ByLane Fortenberry, writer at
Lamar University journalism graduate. Movie, TV and sweet tea enthusiast. Twitter: @laneee_y
Lane Fortenberry

Director: Byron Howard, Rich Moore, Jared Bush

Starring: Ginnifer Goodwin, Jason Bateman, Idris Elba, J.K. Simmons

Movie Review Score: 9ish

Disney has done an incredible job with storytelling over the years. They give us films fused with real-world problems and explain it so well that children can truly understand what’s going on in the world today. Adults and parents are also reminded of the problems we have through their storytelling. “Zootopia” is another film in which they accomplish just that.
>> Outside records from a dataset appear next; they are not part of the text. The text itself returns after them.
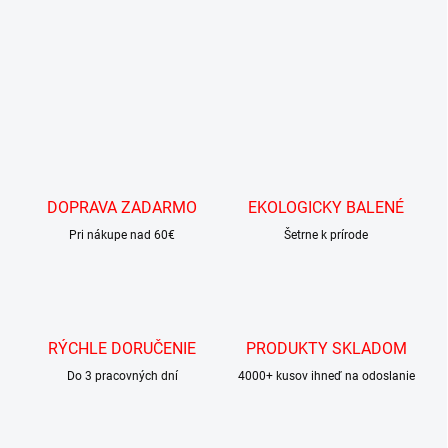
m
o
b
c
h
o
d
e
DOPRAVA ZADARMO
EKOLOGICKY BALENÉ
Pri nákupe nad 60€
Šetrne k prírode
RÝCHLE DORUČENIE
PRODUKTY SKLADOM
Do 3 pracovných dní
4000+ kusov ihneď na odoslanie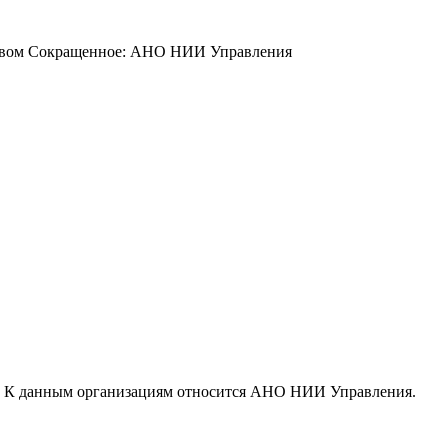
йством Сокращенное: АНО НИИ Управления
. К данным организациям относится АНО НИИ Управления.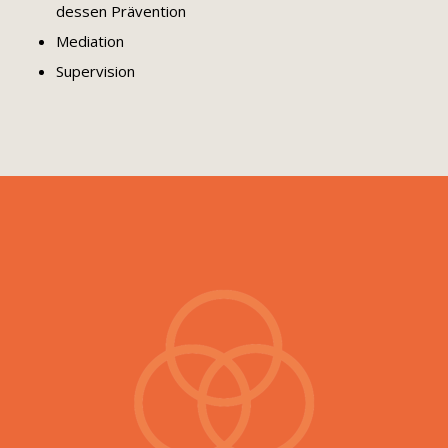
dessen Prävention
Mediation
Supervision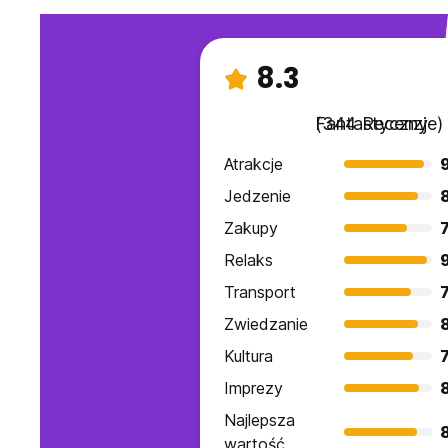
8.3
Fantastyczny
(344 Recenzje)
Atrakcje
9
Jedzenie
Zakupy
7
Relaks
Transport
7
Zwiedzanie
Kultura
7
Imprezy
Najlepsza
wartość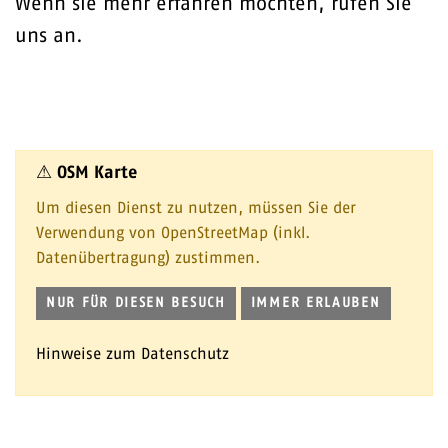
Wenn sie mehr erfahren möchten, rufen Sie
uns an.
⚠ OSM Karte
Um diesen Dienst zu nutzen, müssen Sie der
Verwendung von OpenStreetMap (inkl.
Datenübertragung) zustimmen.
NUR FÜR DIESEN BESUCH
IMMER ERLAUBEN
Hinweise zum Datenschutz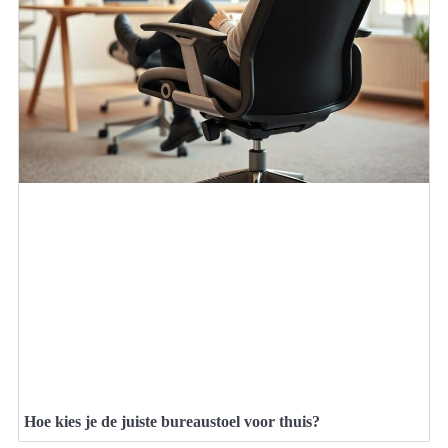
Hoe kies je de juiste bureaustoel voor thuis?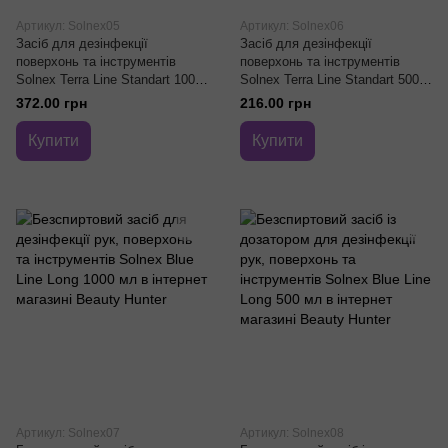
Артикул: Solnex05
Артикул: Solnex06
Засіб для дезінфекції
Засіб для дезінфекції
поверхонь та інструментів
поверхонь та інструментів
Solnex Terra Line Standart 1000
Solnex Terra Line Standart 500
мл
мл
372.00 грн
216.00 грн
Купити
Купити
Артикул: Solnex07
Артикул: Solnex08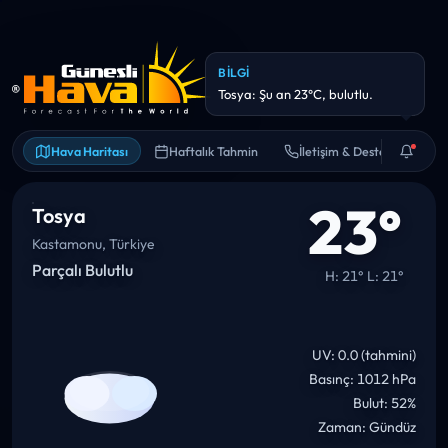
BILGI
Tosya: Şu an 23°C, bulutlu.
Hava Haritası
Haftalık Tahmin
İletişim & Destek
23°
Tosya
Kastamonu, Türkiye
Parçalı Bulutlu
H: 21° L: 21°
UV: 0.0 (tahmini)
Basınç: 1012 hPa
Bulut: 52%
Zaman: Gündüz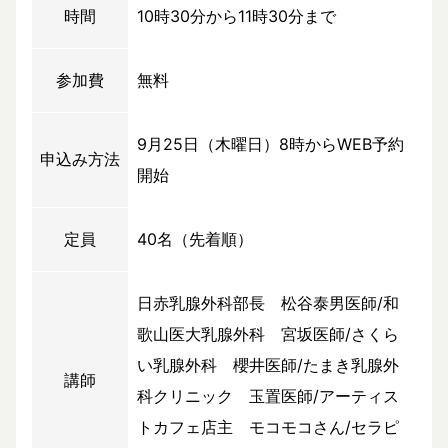
時間
10時30分から11時30分まで
参加費
無料
9月25日（木曜日）8時からWEB予約
申込み方法
開始
定員
40名（先着順）
日赤乳腺外科部長 松谷泰男医師/和
歌山医大乳腺外科 宮坂医師/さくら
い乳腺外科 櫻井医師/たまき乳腺外
講師
科クリニック 玉置医師/アーティス
トカフェ店主 モコモコさん/セラピ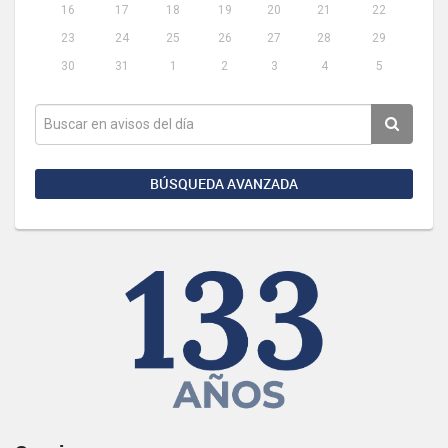
16
17
18
19
20
21
22
23
24
25
26
27
28
29
30
31
1
2
3
4
5
BÚSQUEDA AVANZADA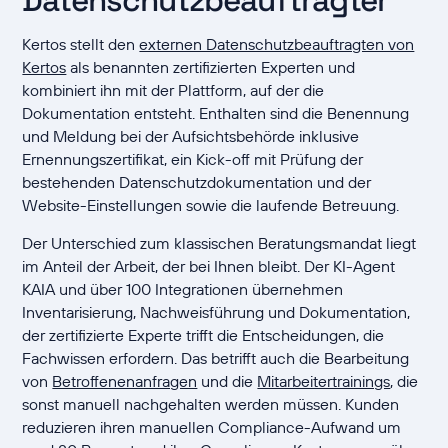
Kertos stellt den
externen Datenschutzbeauftragten von
Kertos
als benannten zertifizierten Experten und
kombiniert ihn mit der Plattform, auf der die
Dokumentation entsteht. Enthalten sind die Benennung
und Meldung bei der Aufsichtsbehörde inklusive
Ernennungszertifikat, ein Kick-off mit Prüfung der
bestehenden Datenschutzdokumentation und der
Website-Einstellungen sowie die laufende Betreuung.
Der Unterschied zum klassischen Beratungsmandat liegt
im Anteil der Arbeit, der bei Ihnen bleibt. Der KI-Agent
KAIA und über 100 Integrationen übernehmen
Inventarisierung, Nachweisführung und Dokumentation,
der zertifizierte Experte trifft die Entscheidungen, die
Fachwissen erfordern. Das betrifft auch die Bearbeitung
von
Betroffenenanfragen
und die
Mitarbeitertrainings
, die
sonst manuell nachgehalten werden müssen. Kunden
reduzieren ihren manuellen Compliance-Aufwand um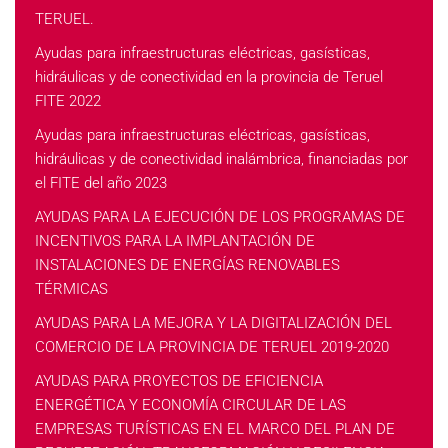
TERUEL.
Ayudas para infraestructuras eléctricas, gasísticas,
hidráulicas y de conectividad en la provincia de Teruel
FITE 2022
Ayudas para infraestructuras eléctricas, gasísticas,
hidráulicas y de conectividad inalámbrica, financiadas por
el FITE del año 2023
AYUDAS PARA LA EJECUCIÓN DE LOS PROGRAMAS DE
INCENTIVOS PARA LA IMPLANTACIÓN DE
INSTALACIONES DE ENERGÍAS RENOVABLES
TÉRMICAS
AYUDAS PARA LA MEJORA Y LA DIGITALIZACIÓN DEL
COMERCIO DE LA PROVINCIA DE TERUEL 2019-2020
AYUDAS PARA PROYECTOS DE EFICIENCIA
ENERGÉTICA Y ECONOMÍA CIRCULAR DE LAS
EMPRESAS TURÍSTICAS EN EL MARCO DEL PLAN DE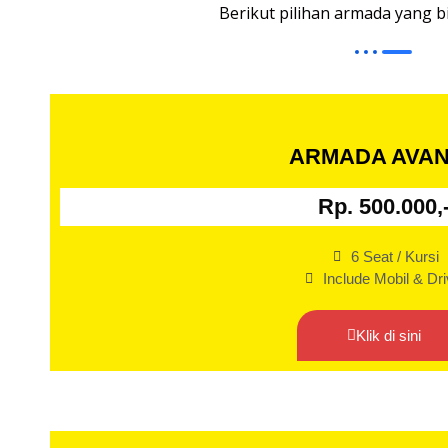
Berikut pilihan armada yang b
ARMADA AVA
Rp. 500.000,
6 Seat / Kursi
Include Mobil & Dri
Klik di sini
“Zootopia” is a place where all animals, predators and prey alike, get along. It’s a city where any animal can chase their wildest dreams, while coexisting with all other species. We follow Judy Hopps (Ginnifer Goodwin), a rabbit who was told she could never become a cop. She completes the police academy and moves to Zootopia to follow her dreams. Judy is first assigned to parking ticket duty. Frustrated, she then takes the seemingly impossible task of finding a kidnapped Otter. She sees that she needs help, and finds the clever fox Nick Wilde (Jason Bateman) to accompany her on her quest. On her journey she finds very revealing details about some of the animals and the case gets very interesting.

Judy Hopps and Nick Wilde in "Zootopia" (2016)
Judy Hopps and Nick Wilde in "Zootopia" (2016)

“Zootopia” is absolutely hilarious and still carries all the heart-warming and tear-jerking moments Disney is so wonderful at creating. The voice-over work is flawless and is filled with an incredible supporting cast.

Most importantly, the creators show us discrimination in a different way on the big screen so everyone can witness what’s happening everyday all around us. They show us the problems with diversity and immigration in a way everyone can understand, even children. These problems can’t be allowed to continue.

The city Zootopia reminds me of New York City, and we must remember the poem on the Statue of Liberty. “Give me your tired, your poor, your huddled masses yearning to breathe free, the wretched refuse of your teeming shore.” This should still be deemed true today.